Here is an item from the November 3, 1917, issue of The Moving Picture World telling of the conversion of the Masonic Theatre into a moving picture house:

“NEW BERN, N. C. — For the first time in many years there is to be opposition in the motion picture field in New Bern, one of the best show towns in the state, but which has remained under control of Messrs. Lovick and Taylor for a long time. While the public has not been informed of the fact, plans have been drawn and the deal is closed by which F. W. Hahn, a picture man of experience, will, after alterations, open the Masonic theater, and will conduct it exclusively as a high class motion picture theater.

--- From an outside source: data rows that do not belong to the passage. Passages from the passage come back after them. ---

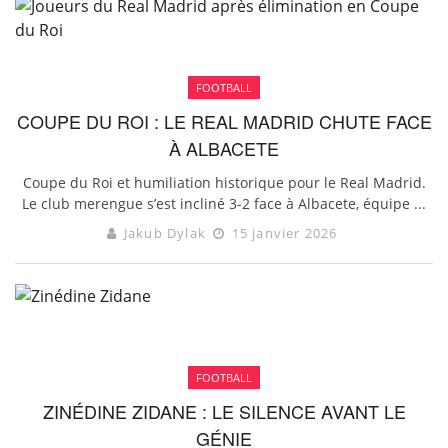
FOOTBALL
COUPE DU ROI : LE REAL MADRID CHUTE FACE
À ALBACETE
Coupe du Roi et humiliation historique pour le Real Madrid.
Le club merengue s’est incliné 3-2 face à Albacete, équipe ...
Jakub Dylak
15 janvier 2026
FOOTBALL
ZINÉDINE ZIDANE : LE SILENCE AVANT LE
GÉNIE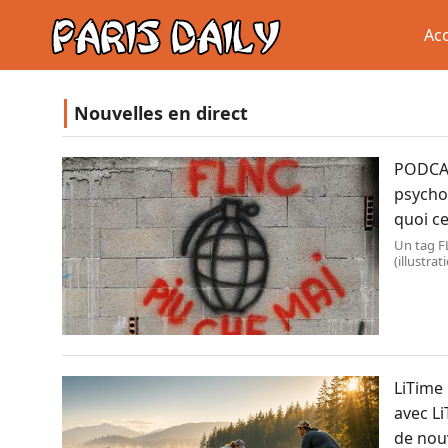
Acc
Nouvelles en direct
PODCAS
psychol
quoi ce
Un tag F
(illustr
LiTime
avec Li
de nou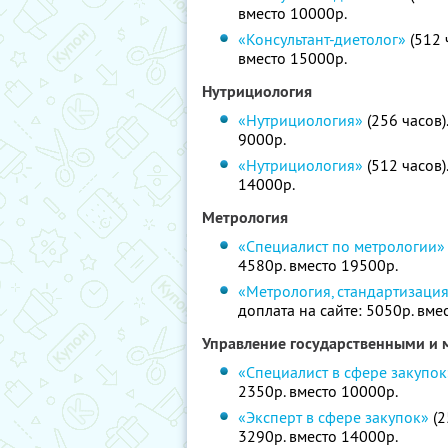
вместо 10000р.
«Консультант-диетолог»
(512 
вместо 15000р.
Нутрициология
«Нутрициология»
(256 часов)
9000р.
«Нутрициология»
(512 часов)
14000р.
Метрология
«Специалист по метрологии»
4580р. вместо 19500р.
«Метрология, стандартизаци
доплата на сайте: 5050р. вме
Управление государственными и
«Специалист в сфере закупок
2350р. вместо 10000р.
«Эксперт в сфере закупок»
(2
3290р. вместо 14000р.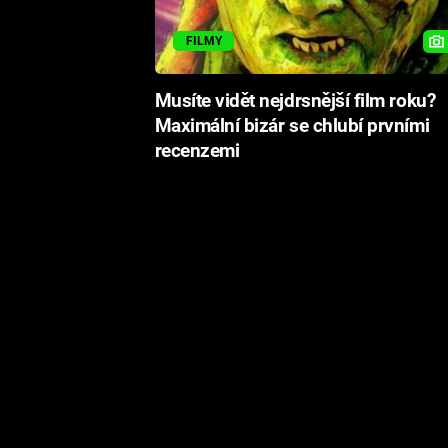
FILMY
Musíte vidět nejdrsnější film roku?
Maximální bizár se chlubí prvními
recenzemi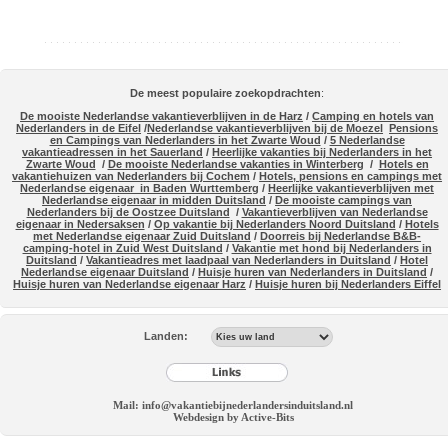
De meest populaire zoekopdrachten
:
De mooiste Nederlandse vakantieverblijven in de Harz
/
Camping en hotels van
Nederlanders in de Eifel
/
Nederlandse vakantieverblijven bij de Moezel
Pensions
en Campings van Nederlanders in het Zwarte Woud
/
5 Nederlandse
vakantieadressen in het Sauerland
/
Heerlijke vakanties bij Nederlanders in het
Zwarte Woud
/
De mooiste Nederlandse vakanties in Winterberg
/
Hotels en
vakantiehuizen van Nederlanders bij Cochem
/
Hotels, pensions en campings met
Nederlandse eigenaar in Baden Wurttemberg
/
Heerlijke vakantieverblijven met
Nederlandse eigenaar in midden Duitsland
/
De mooiste campings van
Nederlanders bij de Oostzee Duitsland
/
Vakantieverblijven van Nederlandse
eigenaar in Nedersaksen
/
Op vakantie bij Nederlanders Noord Duitsland
/
Hotels
met Nederlandse eigenaar Zuid Duitsland
/
Doorreis bij Nederlandse B&B-
camping-hotel in Zuid West Duitsland
/
Vakantie met hond bij Nederlanders in
Duitsland
/
Vakantieadres met laadpaal van Nederlanders in Duitsland
/
Hotel
Nederlandse eigenaar Duitsland
/
Huisje huren van Nederlanders in Duitsland
/
Huisje huren van Nederlandse eigenaar Harz
/
Huisje huren bij Nederlanders Eiffel
Landen:
Mail: info@vakantiebijnederlandersinduitsland.nl
Webdesign by Active-Bits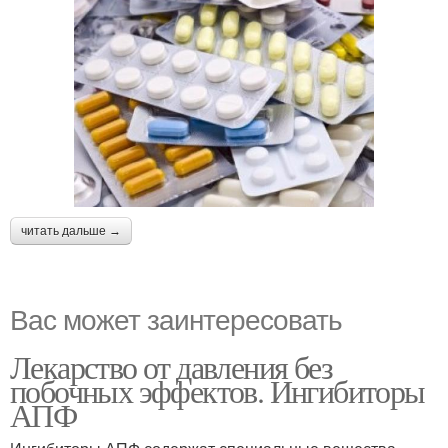
читать дальше →
Вас может заинтересовать
Лекарство от давления без
побочных эффектов. Ингибиторы
АПФ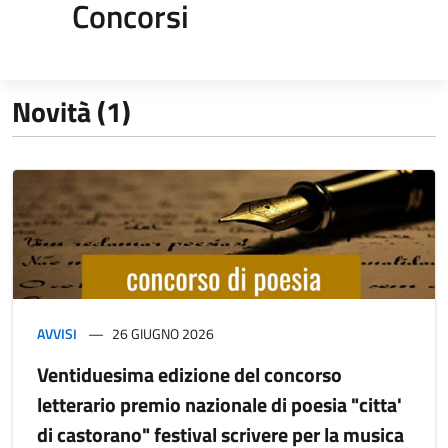
Concorsi
Novità (1)
AVVISI
26 GIUGNO 2026
Ventiduesima edizione del concorso
letterario premio nazionale di poesia "citta'
di castorano" festival scrivere per la musica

It is expected that the new theater will open about November 1 or probably a week earlier if alterations can be completed in time.

“The Masonic theater, formerly playing road attractions exclusively, with its large seating capacity will furnish the people of New Bern one of the most comfortable theaters in the state. Modern equipment from booth to screen will be installed by Mr. Hahn, and every effort will be made to give the picture patrons of New Bern the best service possible. Henry Randall, of the Famous Players Exchange, Washington, closed the first contract for the new theater, putting in the entire output of the Paramount-Artcraft group to begin November 1.”

The houses operated by Lovick and Taylor mentioned in the article were the Athens and the Star.

NBmovieman on November 19, 2014 at 2:45 pm

Another competitor during the downtown movie house days would have been the Colonial Theater where the Branch’s Office Supply & Furniture is currently located at 309 Pollock Street.

NightHawk1 on January 30, 2014 at 10:49 pm

Status of the Masonic Theatre should be open. It is once again a legitimate theater (its original purpose), home of the RiverTowne Players. The Masonic Theatre began showing movies in 1917 (not 1910) and continued as a movie house until 1974. The correct address is 514 Hancock Street.